§ **Data records**
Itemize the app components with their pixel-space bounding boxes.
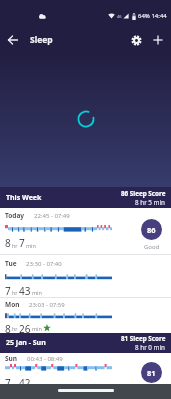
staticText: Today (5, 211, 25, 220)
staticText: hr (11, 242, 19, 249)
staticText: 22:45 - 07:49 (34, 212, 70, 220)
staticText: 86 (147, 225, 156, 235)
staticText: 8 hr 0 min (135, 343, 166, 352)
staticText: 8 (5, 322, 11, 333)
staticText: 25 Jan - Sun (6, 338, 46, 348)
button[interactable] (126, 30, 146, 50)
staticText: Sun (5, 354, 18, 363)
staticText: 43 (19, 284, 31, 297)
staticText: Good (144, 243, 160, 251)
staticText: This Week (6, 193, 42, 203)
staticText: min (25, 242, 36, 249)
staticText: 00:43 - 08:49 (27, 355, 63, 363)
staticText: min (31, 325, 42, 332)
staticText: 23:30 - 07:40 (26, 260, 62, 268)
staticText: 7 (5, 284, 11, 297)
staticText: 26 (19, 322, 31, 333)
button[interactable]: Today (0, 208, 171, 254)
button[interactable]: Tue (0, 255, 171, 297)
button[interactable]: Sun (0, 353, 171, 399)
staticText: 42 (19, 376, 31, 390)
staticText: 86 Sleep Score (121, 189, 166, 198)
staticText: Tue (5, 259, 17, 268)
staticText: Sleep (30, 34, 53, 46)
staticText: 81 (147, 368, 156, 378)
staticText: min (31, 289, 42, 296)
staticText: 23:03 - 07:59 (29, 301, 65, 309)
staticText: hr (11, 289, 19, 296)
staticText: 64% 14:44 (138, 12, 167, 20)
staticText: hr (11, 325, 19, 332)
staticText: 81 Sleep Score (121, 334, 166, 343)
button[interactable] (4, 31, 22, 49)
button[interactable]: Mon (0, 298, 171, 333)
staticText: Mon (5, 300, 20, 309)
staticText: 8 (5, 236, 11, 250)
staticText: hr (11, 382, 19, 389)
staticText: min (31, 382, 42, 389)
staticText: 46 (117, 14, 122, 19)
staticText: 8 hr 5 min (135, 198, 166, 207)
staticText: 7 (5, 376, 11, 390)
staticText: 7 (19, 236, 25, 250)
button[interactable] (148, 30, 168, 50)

§ **Problem statement**
Look through the records above and please copy every line in which the string "interactable" occurs.

§ **Exercise answer**
button[interactable] (126, 30, 146, 50)
button[interactable]: Today (0, 208, 171, 254)
button[interactable]: Tue (0, 255, 171, 297)
button[interactable]: Sun (0, 353, 171, 399)
button[interactable] (4, 31, 22, 49)
button[interactable]: Mon (0, 298, 171, 333)
button[interactable] (148, 30, 168, 50)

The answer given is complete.